== Your instructions ==
Every line of the records below that holds the word "avis" should be copied out.

== Data records ==
Content starts
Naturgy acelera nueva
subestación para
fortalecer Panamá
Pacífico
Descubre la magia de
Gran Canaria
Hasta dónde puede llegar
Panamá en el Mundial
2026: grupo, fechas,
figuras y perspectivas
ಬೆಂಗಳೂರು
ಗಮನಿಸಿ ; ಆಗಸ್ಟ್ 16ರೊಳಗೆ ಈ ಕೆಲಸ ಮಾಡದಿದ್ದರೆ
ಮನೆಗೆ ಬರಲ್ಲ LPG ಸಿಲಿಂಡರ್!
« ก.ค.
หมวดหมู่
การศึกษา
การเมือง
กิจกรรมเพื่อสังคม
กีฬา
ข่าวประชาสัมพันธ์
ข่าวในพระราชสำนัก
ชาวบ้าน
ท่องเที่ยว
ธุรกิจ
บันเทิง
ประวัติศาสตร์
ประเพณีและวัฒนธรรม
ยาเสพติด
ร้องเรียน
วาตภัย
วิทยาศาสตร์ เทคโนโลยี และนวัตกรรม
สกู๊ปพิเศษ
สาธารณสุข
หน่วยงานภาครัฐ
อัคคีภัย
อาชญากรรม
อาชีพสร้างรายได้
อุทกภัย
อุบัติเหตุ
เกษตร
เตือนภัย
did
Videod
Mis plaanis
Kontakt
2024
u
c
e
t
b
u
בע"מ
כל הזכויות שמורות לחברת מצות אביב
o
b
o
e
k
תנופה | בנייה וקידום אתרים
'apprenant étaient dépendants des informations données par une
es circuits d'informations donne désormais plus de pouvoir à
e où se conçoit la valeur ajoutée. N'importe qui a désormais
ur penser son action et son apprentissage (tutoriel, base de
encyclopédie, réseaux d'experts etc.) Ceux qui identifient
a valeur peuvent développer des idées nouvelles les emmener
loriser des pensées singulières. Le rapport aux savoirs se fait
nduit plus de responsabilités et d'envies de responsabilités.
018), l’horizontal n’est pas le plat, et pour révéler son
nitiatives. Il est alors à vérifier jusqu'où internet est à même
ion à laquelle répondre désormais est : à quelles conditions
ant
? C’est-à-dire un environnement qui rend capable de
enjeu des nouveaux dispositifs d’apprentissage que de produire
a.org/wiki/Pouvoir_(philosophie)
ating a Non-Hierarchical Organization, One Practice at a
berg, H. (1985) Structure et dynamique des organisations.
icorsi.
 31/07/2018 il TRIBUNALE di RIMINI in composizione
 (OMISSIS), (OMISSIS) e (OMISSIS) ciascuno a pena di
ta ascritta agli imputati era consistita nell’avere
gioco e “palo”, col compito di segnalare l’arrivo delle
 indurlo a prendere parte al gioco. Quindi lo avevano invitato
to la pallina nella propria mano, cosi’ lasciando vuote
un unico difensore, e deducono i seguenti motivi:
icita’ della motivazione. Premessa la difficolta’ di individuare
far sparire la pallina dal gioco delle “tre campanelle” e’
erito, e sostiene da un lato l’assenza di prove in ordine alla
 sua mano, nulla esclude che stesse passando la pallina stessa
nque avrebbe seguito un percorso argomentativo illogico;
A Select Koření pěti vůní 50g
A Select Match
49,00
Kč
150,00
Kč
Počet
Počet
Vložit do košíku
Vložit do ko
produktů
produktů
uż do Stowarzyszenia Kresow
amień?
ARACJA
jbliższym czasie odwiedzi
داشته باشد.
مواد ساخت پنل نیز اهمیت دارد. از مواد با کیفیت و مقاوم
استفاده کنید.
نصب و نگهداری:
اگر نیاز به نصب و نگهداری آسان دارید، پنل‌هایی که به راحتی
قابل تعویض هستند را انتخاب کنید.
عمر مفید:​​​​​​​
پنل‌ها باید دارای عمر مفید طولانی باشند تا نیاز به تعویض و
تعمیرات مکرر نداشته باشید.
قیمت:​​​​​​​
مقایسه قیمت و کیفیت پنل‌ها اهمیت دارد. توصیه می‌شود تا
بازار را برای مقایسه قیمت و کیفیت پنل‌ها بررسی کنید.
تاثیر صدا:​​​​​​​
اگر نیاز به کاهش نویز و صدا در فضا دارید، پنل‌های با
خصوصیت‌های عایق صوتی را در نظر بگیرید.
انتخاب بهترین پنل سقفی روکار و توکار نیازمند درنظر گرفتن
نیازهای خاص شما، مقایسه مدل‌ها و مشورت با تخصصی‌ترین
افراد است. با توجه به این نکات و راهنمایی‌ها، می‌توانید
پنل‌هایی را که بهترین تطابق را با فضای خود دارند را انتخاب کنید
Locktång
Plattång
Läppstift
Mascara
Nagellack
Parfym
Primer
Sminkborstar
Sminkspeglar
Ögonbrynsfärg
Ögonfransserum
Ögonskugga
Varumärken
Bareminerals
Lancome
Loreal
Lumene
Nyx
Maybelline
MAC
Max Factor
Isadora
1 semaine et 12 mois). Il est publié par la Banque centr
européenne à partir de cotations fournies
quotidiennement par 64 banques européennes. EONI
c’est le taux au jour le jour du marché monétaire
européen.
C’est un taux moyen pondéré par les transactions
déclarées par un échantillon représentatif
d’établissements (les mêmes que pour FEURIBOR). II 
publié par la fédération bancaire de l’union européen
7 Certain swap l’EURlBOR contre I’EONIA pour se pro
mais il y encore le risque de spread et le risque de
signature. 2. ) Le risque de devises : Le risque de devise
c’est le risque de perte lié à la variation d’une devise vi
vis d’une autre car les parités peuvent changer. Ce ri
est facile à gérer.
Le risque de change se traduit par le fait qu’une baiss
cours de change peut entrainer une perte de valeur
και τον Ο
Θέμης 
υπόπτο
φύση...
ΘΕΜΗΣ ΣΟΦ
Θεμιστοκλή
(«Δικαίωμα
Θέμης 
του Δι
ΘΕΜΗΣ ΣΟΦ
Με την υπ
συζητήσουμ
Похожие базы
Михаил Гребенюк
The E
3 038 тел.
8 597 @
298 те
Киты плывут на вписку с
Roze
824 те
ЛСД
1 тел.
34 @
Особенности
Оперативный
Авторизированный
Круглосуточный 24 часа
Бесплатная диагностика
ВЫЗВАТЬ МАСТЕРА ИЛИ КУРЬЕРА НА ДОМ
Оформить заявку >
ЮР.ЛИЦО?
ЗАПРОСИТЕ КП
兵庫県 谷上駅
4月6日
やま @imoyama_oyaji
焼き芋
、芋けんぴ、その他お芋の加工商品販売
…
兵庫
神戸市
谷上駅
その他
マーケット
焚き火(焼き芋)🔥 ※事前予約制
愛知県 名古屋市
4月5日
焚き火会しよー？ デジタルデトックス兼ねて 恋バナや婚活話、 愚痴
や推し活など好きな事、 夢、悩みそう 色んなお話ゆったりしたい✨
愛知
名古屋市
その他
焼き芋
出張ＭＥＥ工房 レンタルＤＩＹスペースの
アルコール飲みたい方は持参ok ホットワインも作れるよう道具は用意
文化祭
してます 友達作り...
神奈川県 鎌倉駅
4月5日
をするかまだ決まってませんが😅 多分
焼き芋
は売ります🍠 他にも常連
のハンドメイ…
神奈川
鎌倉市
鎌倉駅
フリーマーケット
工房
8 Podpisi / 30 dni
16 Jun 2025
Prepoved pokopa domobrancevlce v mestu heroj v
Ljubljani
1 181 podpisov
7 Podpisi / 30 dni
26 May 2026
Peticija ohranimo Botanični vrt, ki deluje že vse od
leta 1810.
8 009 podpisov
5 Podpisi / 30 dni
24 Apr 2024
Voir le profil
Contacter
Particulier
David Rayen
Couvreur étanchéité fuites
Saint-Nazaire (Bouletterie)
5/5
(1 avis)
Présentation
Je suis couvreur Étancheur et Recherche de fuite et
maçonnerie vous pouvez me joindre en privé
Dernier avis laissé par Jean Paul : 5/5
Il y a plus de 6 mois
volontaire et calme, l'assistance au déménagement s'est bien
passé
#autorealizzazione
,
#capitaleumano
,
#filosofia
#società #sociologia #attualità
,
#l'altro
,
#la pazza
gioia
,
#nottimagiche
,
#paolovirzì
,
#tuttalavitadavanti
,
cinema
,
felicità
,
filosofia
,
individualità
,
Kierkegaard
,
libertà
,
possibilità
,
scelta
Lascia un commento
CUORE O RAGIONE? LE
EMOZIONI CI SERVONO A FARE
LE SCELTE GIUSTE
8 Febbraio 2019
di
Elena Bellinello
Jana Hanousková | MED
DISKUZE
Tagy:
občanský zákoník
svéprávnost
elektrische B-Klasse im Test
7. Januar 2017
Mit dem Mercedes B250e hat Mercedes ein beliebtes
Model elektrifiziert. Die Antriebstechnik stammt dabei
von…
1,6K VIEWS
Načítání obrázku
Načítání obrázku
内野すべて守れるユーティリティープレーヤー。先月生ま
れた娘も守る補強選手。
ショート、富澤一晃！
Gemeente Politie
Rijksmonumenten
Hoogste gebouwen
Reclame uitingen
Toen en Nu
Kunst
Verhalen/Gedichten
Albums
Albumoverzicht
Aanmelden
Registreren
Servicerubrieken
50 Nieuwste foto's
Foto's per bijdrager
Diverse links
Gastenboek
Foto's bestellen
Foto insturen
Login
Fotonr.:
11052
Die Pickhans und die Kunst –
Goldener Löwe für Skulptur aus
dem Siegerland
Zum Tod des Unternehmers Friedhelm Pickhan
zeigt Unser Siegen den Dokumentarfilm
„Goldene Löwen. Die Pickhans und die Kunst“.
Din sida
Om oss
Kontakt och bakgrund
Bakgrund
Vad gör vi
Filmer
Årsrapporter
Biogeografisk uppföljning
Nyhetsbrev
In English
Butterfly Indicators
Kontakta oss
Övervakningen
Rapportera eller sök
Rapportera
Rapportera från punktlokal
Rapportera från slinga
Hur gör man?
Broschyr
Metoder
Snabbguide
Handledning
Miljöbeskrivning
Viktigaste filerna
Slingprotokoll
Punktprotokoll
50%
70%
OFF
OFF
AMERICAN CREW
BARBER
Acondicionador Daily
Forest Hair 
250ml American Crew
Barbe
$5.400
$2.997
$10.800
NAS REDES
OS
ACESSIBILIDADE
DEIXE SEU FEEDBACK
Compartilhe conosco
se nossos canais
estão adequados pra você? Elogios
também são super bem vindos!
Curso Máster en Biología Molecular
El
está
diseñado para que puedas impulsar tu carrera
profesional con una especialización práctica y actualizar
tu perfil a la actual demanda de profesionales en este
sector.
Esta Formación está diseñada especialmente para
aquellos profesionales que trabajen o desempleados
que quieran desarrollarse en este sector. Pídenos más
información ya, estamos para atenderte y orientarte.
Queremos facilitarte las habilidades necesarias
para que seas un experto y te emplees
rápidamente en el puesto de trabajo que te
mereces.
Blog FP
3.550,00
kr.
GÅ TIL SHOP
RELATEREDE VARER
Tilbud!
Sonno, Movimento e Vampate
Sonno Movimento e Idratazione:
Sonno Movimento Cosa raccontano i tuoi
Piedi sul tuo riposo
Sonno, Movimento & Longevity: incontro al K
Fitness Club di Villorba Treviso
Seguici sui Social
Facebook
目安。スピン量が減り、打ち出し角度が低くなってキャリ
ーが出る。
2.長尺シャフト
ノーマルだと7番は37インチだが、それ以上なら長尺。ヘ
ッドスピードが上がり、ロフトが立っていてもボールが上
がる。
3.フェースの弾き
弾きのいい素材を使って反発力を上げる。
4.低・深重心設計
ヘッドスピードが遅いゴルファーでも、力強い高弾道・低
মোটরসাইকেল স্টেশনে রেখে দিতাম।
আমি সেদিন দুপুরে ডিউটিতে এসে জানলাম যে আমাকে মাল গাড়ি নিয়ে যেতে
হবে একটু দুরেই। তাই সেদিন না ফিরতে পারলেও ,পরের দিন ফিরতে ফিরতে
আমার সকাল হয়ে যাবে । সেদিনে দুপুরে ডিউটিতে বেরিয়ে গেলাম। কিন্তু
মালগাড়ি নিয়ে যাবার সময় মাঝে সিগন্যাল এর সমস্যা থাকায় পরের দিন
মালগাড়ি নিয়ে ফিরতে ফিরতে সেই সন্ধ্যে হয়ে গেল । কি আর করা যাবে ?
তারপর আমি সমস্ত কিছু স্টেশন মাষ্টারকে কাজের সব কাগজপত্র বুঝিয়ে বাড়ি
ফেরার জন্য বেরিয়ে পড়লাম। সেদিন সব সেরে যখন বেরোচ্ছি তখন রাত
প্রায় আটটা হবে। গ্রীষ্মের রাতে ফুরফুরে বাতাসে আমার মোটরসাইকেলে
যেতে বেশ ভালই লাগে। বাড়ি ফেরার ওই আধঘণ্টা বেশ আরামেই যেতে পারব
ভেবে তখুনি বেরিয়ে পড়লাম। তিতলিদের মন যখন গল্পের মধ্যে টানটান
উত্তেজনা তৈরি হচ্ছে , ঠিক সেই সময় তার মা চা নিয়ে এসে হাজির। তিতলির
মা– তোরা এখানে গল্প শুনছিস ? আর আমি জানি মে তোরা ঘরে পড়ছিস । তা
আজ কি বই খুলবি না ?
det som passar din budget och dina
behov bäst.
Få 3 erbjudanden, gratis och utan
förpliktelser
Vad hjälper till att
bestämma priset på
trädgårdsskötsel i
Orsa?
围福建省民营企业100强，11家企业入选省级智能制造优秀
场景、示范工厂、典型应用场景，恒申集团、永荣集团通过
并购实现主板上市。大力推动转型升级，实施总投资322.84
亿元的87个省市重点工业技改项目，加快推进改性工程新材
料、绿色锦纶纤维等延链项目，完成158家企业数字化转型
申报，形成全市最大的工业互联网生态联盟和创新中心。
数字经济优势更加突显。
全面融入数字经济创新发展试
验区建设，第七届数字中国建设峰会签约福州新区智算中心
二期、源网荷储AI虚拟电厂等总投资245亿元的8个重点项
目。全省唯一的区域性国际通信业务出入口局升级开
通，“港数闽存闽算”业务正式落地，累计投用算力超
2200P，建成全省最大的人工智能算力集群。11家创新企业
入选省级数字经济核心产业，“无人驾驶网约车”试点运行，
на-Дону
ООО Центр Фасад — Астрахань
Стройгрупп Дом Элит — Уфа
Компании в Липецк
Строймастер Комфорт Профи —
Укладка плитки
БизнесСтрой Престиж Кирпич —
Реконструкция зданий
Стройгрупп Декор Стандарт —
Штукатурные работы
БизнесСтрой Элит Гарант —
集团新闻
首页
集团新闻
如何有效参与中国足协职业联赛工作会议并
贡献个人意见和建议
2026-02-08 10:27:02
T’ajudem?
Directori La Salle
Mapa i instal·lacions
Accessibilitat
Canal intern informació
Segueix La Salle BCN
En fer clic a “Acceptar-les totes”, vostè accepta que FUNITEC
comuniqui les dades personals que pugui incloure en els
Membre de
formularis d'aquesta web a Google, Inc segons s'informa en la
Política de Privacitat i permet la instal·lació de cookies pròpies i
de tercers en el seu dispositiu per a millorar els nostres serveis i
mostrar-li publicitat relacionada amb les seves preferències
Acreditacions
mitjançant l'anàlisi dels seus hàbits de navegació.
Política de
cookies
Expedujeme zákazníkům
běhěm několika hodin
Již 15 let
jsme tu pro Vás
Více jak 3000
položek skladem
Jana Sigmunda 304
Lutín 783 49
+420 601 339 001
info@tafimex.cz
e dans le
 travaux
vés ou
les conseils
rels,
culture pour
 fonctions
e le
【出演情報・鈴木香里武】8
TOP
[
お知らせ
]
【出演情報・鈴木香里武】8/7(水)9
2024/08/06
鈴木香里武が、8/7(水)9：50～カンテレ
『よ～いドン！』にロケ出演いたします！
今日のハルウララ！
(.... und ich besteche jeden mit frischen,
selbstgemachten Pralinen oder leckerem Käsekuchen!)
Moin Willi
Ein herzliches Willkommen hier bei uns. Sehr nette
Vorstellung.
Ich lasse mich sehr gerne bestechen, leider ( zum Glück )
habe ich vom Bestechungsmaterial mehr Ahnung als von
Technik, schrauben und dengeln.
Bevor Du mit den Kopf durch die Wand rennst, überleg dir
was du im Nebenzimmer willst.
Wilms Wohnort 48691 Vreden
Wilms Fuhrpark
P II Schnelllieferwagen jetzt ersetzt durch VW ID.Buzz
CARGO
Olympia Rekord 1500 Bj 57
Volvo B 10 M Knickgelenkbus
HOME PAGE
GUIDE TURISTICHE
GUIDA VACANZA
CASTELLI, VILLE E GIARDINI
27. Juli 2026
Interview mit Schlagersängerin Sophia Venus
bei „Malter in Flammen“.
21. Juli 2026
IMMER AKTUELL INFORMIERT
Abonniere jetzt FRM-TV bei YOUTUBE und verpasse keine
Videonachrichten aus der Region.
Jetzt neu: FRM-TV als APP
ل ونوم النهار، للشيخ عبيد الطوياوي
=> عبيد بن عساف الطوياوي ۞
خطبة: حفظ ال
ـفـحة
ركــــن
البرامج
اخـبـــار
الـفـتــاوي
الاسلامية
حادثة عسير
Content ends
== Output for this exercise ==
(1 avis)
Dernier avis laissé par Jean Paul : 5/5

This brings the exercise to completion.